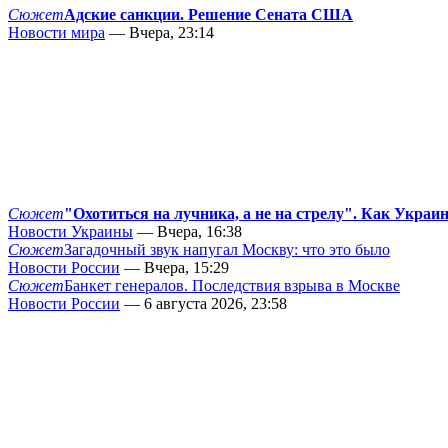
Сюжет
Адские санкции. Решение Сената США
Новости мира
— Вчера, 23:14
Сюжет
"Охотиться на лучника, а не на стрелу". Как Украи
Новости Украины
— Вчера, 16:38
Сюжет
Загадочный звук напугал Москву: что это было
Новости России
— Вчера, 15:29
Сюжет
Банкет генералов. Последствия взрыва в Москве
Новости России
— 6 августа 2026, 23:58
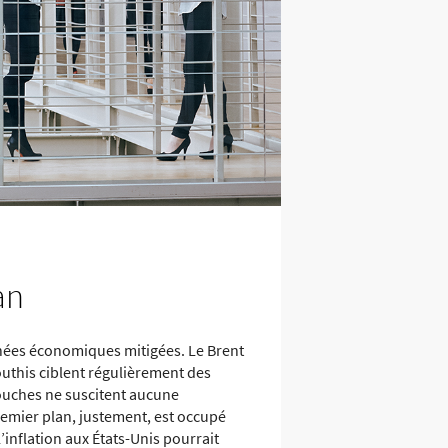
an
onnées économiques mitigées. Le Brent
outhis ciblent régulièrement des
ouches ne suscitent aucune
emier plan, justement, est occupé
’inflation aux États-Unis pourrait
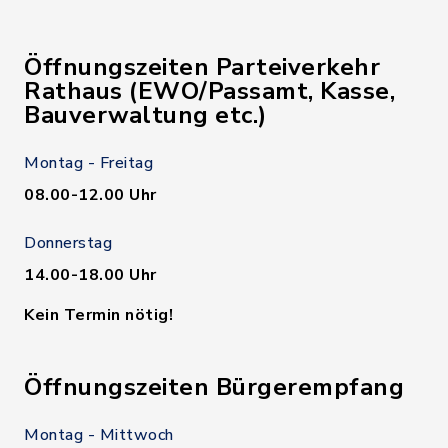
Öffnungszeiten Parteiverkehr
Rathaus (EWO/Passamt, Kasse,
Bauverwaltung etc.)
Montag - Freitag
08.00-12.00 Uhr
Donnerstag
14.00-18.00 Uhr
Kein Termin nötig!
Öffnungszeiten Bürgerempfang
Montag - Mittwoch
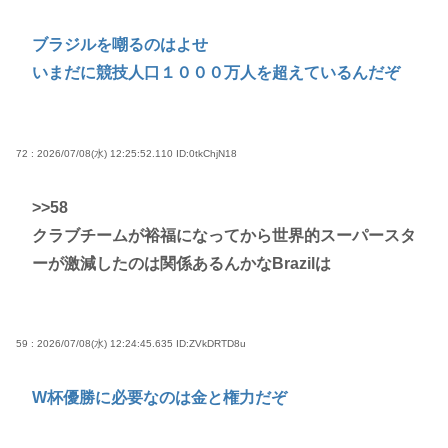
ブラジルを嘲るのはよせ
いまだに競技人口１０００万人を超えているんだぞ
72 : 2026/07/08(水) 12:25:52.110
ID:0tkChjN18
>>58
クラブチームが裕福になってから世界的スーパースタ
ーが激減したのは関係あるんかなBrazilは
59 : 2026/07/08(水) 12:24:45.635
ID:ZVkDRTD8u
W杯優勝に必要なのは金と権力だぞ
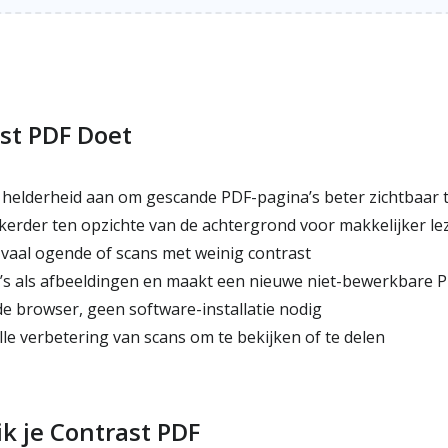
st PDF Doet
 helderheid aan om gescande PDF-pagina’s beter zichtbaar
erder ten opzichte van de achtergrond voor makkelijker le
 vaal ogende of scans met weinig contrast
s als afbeeldingen en maakt een nieuwe niet-bewerkbare 
de browser, geen software-installatie nodig
le verbetering van scans om te bekijken of te delen
k je Contrast PDF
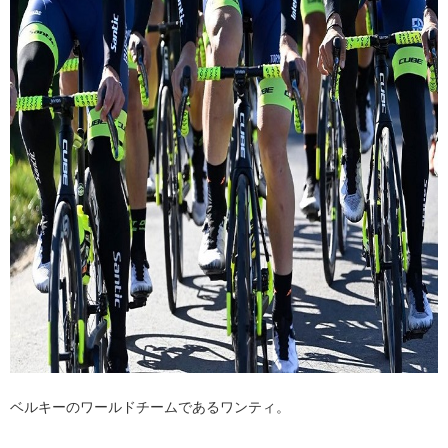
ベルキーのワールドチームであるワンティ。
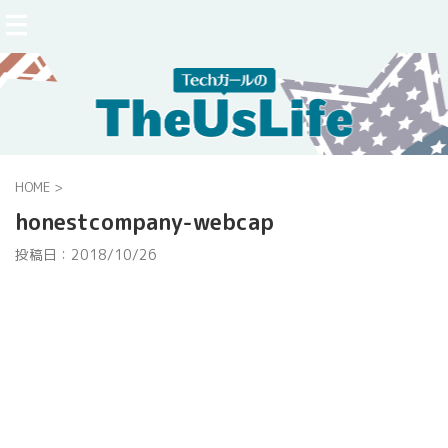
HOME
>
honestcompany-webcap
投稿日：
2018/10/26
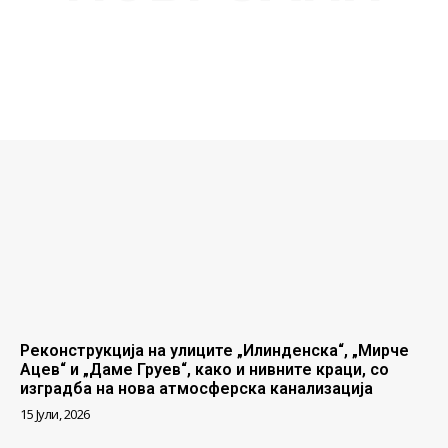
Реконструкција на улиците „Илинденска“, „Мирче
Ацев“ и „Даме Груев“, како и нивните краци, со
изградба на нова атмосферска канализација
15 Јули, 2026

··········

* **Problem to solve**:
Taking the entries above, print exactly the lines starting at the line with "Адские санкции. Решение Сената США" and ending at the line with "Банкет генералов. Последствия взрыва в Москве", both included.

* **Task response**:
Адские санкции. Решение Сената США
Новости мира
— Вчера, 23:14
Сюжет
"Охотиться на лучника, а не на стрелу". Как Украи
Новости Украины
— Вчера, 16:38
Сюжет
Загадочный звук напугал Москву: что это было
Новости России
— Вчера, 15:29
Сюжет
Банкет генералов. Последствия взрыва в Москве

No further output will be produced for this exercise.